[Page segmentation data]

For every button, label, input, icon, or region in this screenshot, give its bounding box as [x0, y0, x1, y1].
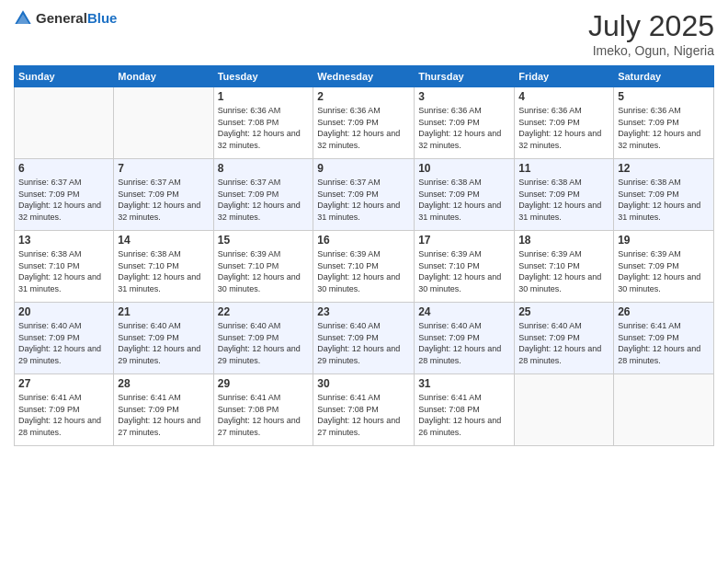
calendar-cell: 25Sunrise: 6:40 AMSunset: 7:09 PMDayligh…	[515, 303, 614, 374]
day-info: Sunrise: 6:41 AMSunset: 7:08 PMDaylight:…	[218, 392, 310, 438]
calendar-cell: 9Sunrise: 6:37 AMSunset: 7:09 PMDaylight…	[313, 159, 415, 231]
day-number: 28	[118, 377, 209, 390]
weekday-header-row: Sunday Monday Tuesday Wednesday Thursday…	[15, 66, 714, 87]
day-number: 6	[18, 162, 109, 175]
day-info: Sunrise: 6:40 AMSunset: 7:09 PMDaylight:…	[218, 320, 310, 366]
day-info: Sunrise: 6:39 AMSunset: 7:10 PMDaylight:…	[317, 248, 410, 294]
day-number: 17	[418, 234, 510, 247]
day-info: Sunrise: 6:39 AMSunset: 7:09 PMDaylight:…	[618, 248, 710, 294]
calendar-cell: 29Sunrise: 6:41 AMSunset: 7:08 PMDayligh…	[213, 374, 313, 446]
day-number: 5	[618, 90, 710, 103]
day-info: Sunrise: 6:41 AMSunset: 7:09 PMDaylight:…	[118, 392, 209, 438]
day-number: 16	[317, 234, 410, 247]
calendar: Sunday Monday Tuesday Wednesday Thursday…	[14, 65, 714, 446]
day-number: 15	[218, 234, 310, 247]
day-number: 21	[118, 305, 209, 318]
header-wednesday: Wednesday	[313, 66, 415, 87]
day-info: Sunrise: 6:40 AMSunset: 7:09 PMDaylight:…	[518, 320, 609, 366]
calendar-cell: 23Sunrise: 6:40 AMSunset: 7:09 PMDayligh…	[313, 303, 415, 374]
week-row-1: 1Sunrise: 6:36 AMSunset: 7:08 PMDaylight…	[15, 87, 714, 159]
calendar-cell: 21Sunrise: 6:40 AMSunset: 7:09 PMDayligh…	[114, 303, 213, 374]
day-number: 31	[418, 377, 510, 390]
calendar-cell: 5Sunrise: 6:36 AMSunset: 7:09 PMDaylight…	[614, 87, 714, 159]
day-info: Sunrise: 6:41 AMSunset: 7:08 PMDaylight:…	[317, 392, 410, 438]
day-info: Sunrise: 6:36 AMSunset: 7:09 PMDaylight:…	[518, 105, 609, 151]
day-info: Sunrise: 6:38 AMSunset: 7:09 PMDaylight:…	[518, 177, 609, 223]
day-number: 19	[618, 234, 710, 247]
day-number: 10	[418, 162, 510, 175]
day-number: 13	[18, 234, 109, 247]
header-saturday: Saturday	[614, 66, 714, 87]
day-number: 23	[317, 305, 410, 318]
location: Imeko, Ogun, Nigeria	[588, 43, 714, 58]
calendar-cell	[114, 87, 213, 159]
week-row-5: 27Sunrise: 6:41 AMSunset: 7:09 PMDayligh…	[15, 374, 714, 446]
day-number: 14	[118, 234, 209, 247]
header-monday: Monday	[114, 66, 213, 87]
day-info: Sunrise: 6:37 AMSunset: 7:09 PMDaylight:…	[18, 177, 109, 223]
logo-text: GeneralBlue	[36, 10, 117, 27]
calendar-cell: 1Sunrise: 6:36 AMSunset: 7:08 PMDaylight…	[213, 87, 313, 159]
calendar-cell: 4Sunrise: 6:36 AMSunset: 7:09 PMDaylight…	[515, 87, 614, 159]
day-number: 12	[618, 162, 710, 175]
day-number: 1	[218, 90, 310, 103]
calendar-cell: 3Sunrise: 6:36 AMSunset: 7:09 PMDaylight…	[415, 87, 515, 159]
calendar-cell: 7Sunrise: 6:37 AMSunset: 7:09 PMDaylight…	[114, 159, 213, 231]
header-thursday: Thursday	[415, 66, 515, 87]
day-info: Sunrise: 6:40 AMSunset: 7:09 PMDaylight:…	[118, 320, 209, 366]
calendar-cell: 8Sunrise: 6:37 AMSunset: 7:09 PMDaylight…	[213, 159, 313, 231]
page: GeneralBlue July 2025 Imeko, Ogun, Niger…	[0, 0, 728, 563]
day-info: Sunrise: 6:39 AMSunset: 7:10 PMDaylight:…	[518, 248, 609, 294]
header-tuesday: Tuesday	[213, 66, 313, 87]
day-number: 4	[518, 90, 609, 103]
day-info: Sunrise: 6:38 AMSunset: 7:10 PMDaylight:…	[118, 248, 209, 294]
day-info: Sunrise: 6:40 AMSunset: 7:09 PMDaylight:…	[418, 320, 510, 366]
day-info: Sunrise: 6:37 AMSunset: 7:09 PMDaylight:…	[118, 177, 209, 223]
day-number: 26	[618, 305, 710, 318]
week-row-4: 20Sunrise: 6:40 AMSunset: 7:09 PMDayligh…	[15, 303, 714, 374]
day-number: 11	[518, 162, 609, 175]
logo-general: General	[36, 10, 87, 26]
day-number: 24	[418, 305, 510, 318]
day-info: Sunrise: 6:40 AMSunset: 7:09 PMDaylight:…	[317, 320, 410, 366]
calendar-cell: 6Sunrise: 6:37 AMSunset: 7:09 PMDaylight…	[15, 159, 114, 231]
calendar-cell	[614, 374, 714, 446]
calendar-cell: 18Sunrise: 6:39 AMSunset: 7:10 PMDayligh…	[515, 231, 614, 303]
day-number: 3	[418, 90, 510, 103]
calendar-cell: 2Sunrise: 6:36 AMSunset: 7:09 PMDaylight…	[313, 87, 415, 159]
calendar-cell: 11Sunrise: 6:38 AMSunset: 7:09 PMDayligh…	[515, 159, 614, 231]
day-number: 2	[317, 90, 410, 103]
header-sunday: Sunday	[15, 66, 114, 87]
header-friday: Friday	[515, 66, 614, 87]
calendar-cell: 31Sunrise: 6:41 AMSunset: 7:08 PMDayligh…	[415, 374, 515, 446]
calendar-cell: 22Sunrise: 6:40 AMSunset: 7:09 PMDayligh…	[213, 303, 313, 374]
calendar-cell: 15Sunrise: 6:39 AMSunset: 7:10 PMDayligh…	[213, 231, 313, 303]
calendar-cell: 16Sunrise: 6:39 AMSunset: 7:10 PMDayligh…	[313, 231, 415, 303]
calendar-cell: 24Sunrise: 6:40 AMSunset: 7:09 PMDayligh…	[415, 303, 515, 374]
header: GeneralBlue July 2025 Imeko, Ogun, Niger…	[14, 9, 714, 58]
day-number: 25	[518, 305, 609, 318]
day-info: Sunrise: 6:38 AMSunset: 7:10 PMDaylight:…	[18, 248, 109, 294]
calendar-cell: 13Sunrise: 6:38 AMSunset: 7:10 PMDayligh…	[15, 231, 114, 303]
day-info: Sunrise: 6:39 AMSunset: 7:10 PMDaylight:…	[218, 248, 310, 294]
day-number: 9	[317, 162, 410, 175]
calendar-cell: 26Sunrise: 6:41 AMSunset: 7:09 PMDayligh…	[614, 303, 714, 374]
day-number: 18	[518, 234, 609, 247]
logo: GeneralBlue	[14, 9, 117, 28]
month-year: July 2025	[588, 9, 714, 43]
week-row-3: 13Sunrise: 6:38 AMSunset: 7:10 PMDayligh…	[15, 231, 714, 303]
day-info: Sunrise: 6:41 AMSunset: 7:09 PMDaylight:…	[18, 392, 109, 438]
logo-icon	[14, 9, 32, 28]
calendar-cell: 19Sunrise: 6:39 AMSunset: 7:09 PMDayligh…	[614, 231, 714, 303]
calendar-cell: 12Sunrise: 6:38 AMSunset: 7:09 PMDayligh…	[614, 159, 714, 231]
week-row-2: 6Sunrise: 6:37 AMSunset: 7:09 PMDaylight…	[15, 159, 714, 231]
day-info: Sunrise: 6:38 AMSunset: 7:09 PMDaylight:…	[418, 177, 510, 223]
day-info: Sunrise: 6:38 AMSunset: 7:09 PMDaylight:…	[618, 177, 710, 223]
logo-blue: Blue	[87, 10, 118, 26]
day-number: 22	[218, 305, 310, 318]
day-number: 27	[18, 377, 109, 390]
day-number: 29	[218, 377, 310, 390]
day-info: Sunrise: 6:37 AMSunset: 7:09 PMDaylight:…	[317, 177, 410, 223]
day-info: Sunrise: 6:41 AMSunset: 7:08 PMDaylight:…	[418, 392, 510, 438]
calendar-cell: 17Sunrise: 6:39 AMSunset: 7:10 PMDayligh…	[415, 231, 515, 303]
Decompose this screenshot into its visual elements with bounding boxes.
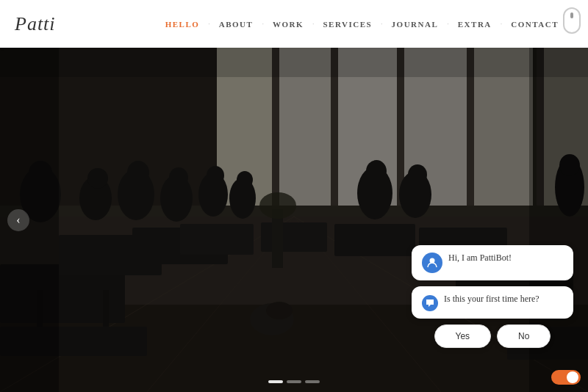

What to produce
Across the records above, show each line containing the word "July".

Response to the exercise
page: GeneralBlue July 2025 Imeko, Ogun, Niger…	[0, 0, 728, 563]
header: GeneralBlue July 2025 Imeko, Ogun, Niger…	[14, 9, 714, 58]
month-year: July 2025	[588, 9, 714, 43]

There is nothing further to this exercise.